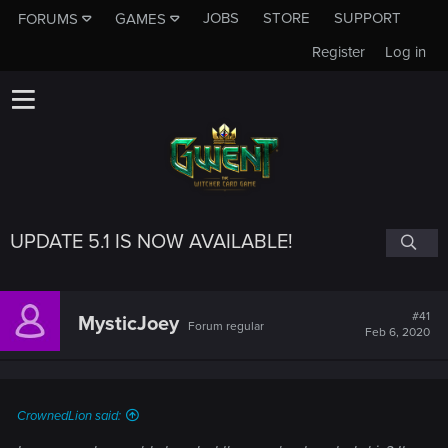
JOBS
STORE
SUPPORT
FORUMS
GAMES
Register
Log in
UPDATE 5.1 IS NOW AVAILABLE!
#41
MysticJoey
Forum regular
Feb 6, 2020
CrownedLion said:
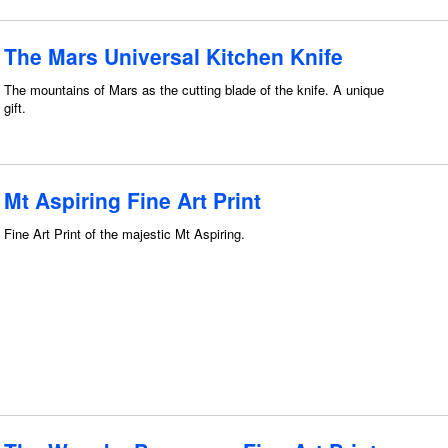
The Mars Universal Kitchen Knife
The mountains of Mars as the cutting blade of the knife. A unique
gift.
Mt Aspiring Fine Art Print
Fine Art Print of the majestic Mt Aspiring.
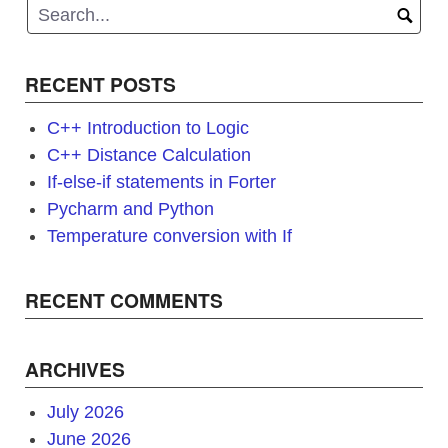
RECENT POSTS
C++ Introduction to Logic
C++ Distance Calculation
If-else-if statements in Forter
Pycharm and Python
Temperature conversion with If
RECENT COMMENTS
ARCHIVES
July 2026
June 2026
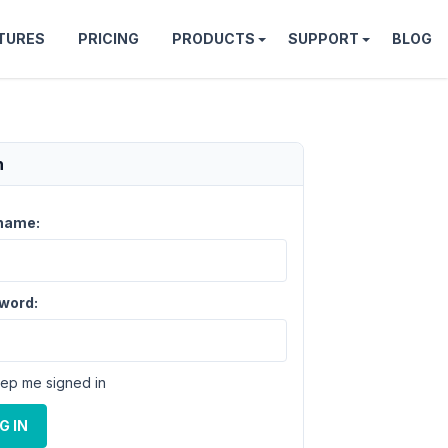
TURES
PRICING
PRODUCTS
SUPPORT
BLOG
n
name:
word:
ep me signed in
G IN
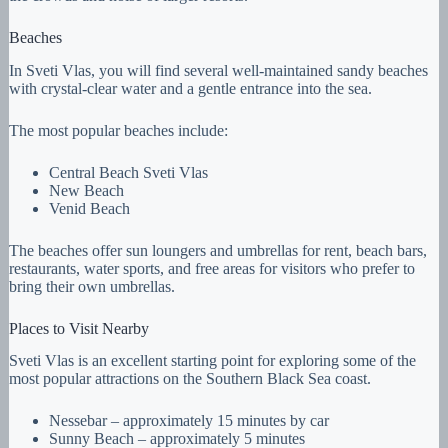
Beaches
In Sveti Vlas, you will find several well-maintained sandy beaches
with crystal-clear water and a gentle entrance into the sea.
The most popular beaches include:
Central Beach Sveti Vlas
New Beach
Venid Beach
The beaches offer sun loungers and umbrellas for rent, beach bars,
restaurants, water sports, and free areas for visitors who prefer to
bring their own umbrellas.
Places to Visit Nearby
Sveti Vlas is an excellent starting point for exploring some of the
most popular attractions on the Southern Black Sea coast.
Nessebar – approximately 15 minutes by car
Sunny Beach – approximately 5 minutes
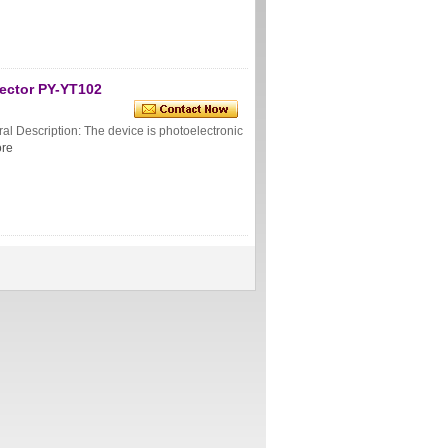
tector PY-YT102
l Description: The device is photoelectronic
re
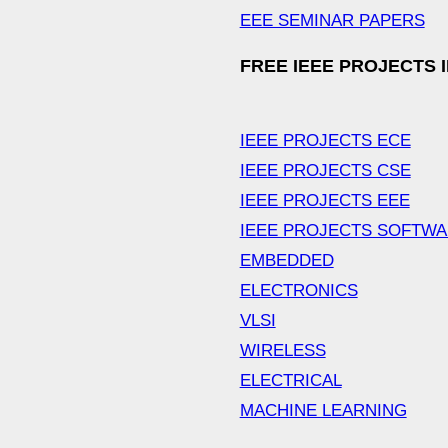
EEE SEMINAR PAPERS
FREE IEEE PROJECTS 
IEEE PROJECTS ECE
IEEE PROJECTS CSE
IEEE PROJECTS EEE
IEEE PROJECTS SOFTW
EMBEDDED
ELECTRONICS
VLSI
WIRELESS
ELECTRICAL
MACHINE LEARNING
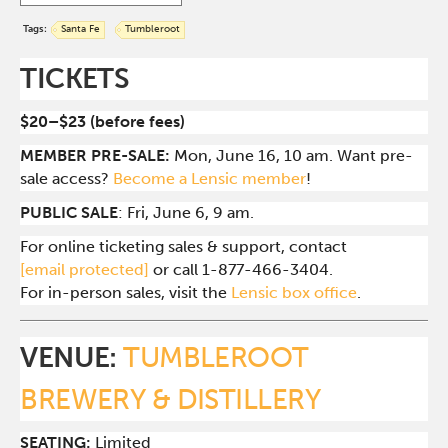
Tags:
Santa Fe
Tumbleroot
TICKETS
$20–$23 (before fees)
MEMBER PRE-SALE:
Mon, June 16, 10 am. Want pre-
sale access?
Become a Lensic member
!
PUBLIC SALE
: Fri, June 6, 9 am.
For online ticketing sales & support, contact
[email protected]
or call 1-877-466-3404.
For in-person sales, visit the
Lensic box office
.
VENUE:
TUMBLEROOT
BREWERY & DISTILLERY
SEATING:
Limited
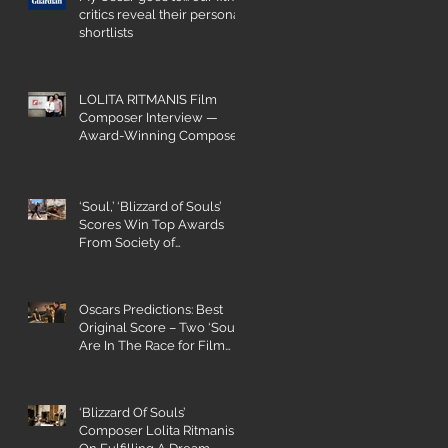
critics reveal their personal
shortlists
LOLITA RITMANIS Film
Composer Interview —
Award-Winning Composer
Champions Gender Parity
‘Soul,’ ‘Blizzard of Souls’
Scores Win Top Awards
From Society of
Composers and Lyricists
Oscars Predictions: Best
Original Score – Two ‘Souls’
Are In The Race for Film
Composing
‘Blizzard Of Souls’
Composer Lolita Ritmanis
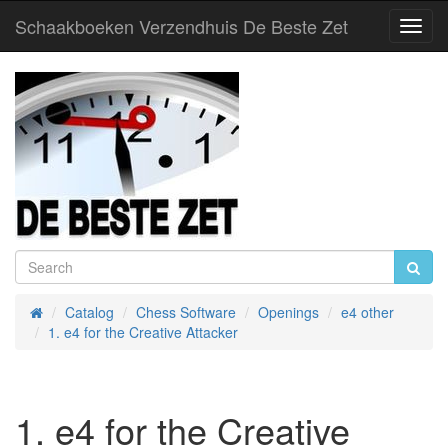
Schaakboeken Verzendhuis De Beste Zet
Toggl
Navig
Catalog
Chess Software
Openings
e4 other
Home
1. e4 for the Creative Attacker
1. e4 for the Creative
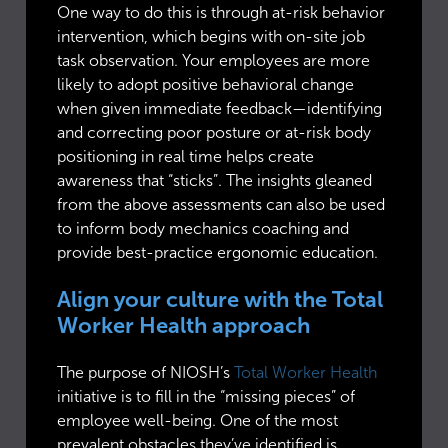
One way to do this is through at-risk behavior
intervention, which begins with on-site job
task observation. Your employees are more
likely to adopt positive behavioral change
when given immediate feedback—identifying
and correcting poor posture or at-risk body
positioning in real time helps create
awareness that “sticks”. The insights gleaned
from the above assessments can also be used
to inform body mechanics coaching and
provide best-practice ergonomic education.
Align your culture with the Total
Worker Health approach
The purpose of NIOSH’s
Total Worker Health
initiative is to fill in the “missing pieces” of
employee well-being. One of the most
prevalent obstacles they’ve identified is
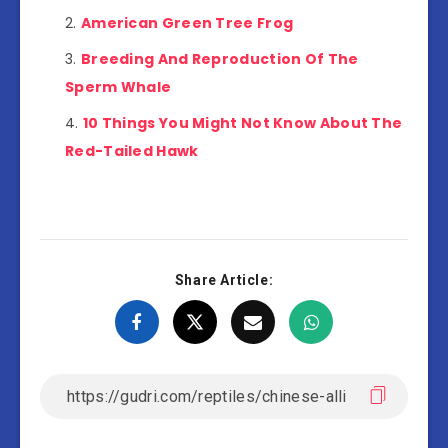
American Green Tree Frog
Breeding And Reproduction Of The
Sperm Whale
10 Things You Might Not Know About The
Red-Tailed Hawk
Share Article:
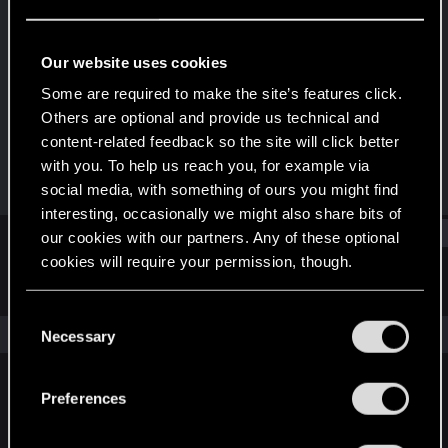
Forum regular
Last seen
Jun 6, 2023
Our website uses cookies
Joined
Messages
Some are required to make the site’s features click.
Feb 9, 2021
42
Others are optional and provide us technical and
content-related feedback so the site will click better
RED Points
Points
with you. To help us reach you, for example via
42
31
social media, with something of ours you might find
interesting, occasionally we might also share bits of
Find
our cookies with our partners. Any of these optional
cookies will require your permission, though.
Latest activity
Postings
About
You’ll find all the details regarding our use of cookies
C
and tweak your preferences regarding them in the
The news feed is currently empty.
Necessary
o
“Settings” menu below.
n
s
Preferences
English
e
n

....

- Required action -
Sift the material for lines with the string "Souls". Copy each one found.

- Task response -
‘Soul,’ ‘Blizzard of Souls’
Original Score – Two ‘Souls’
‘Blizzard Of Souls’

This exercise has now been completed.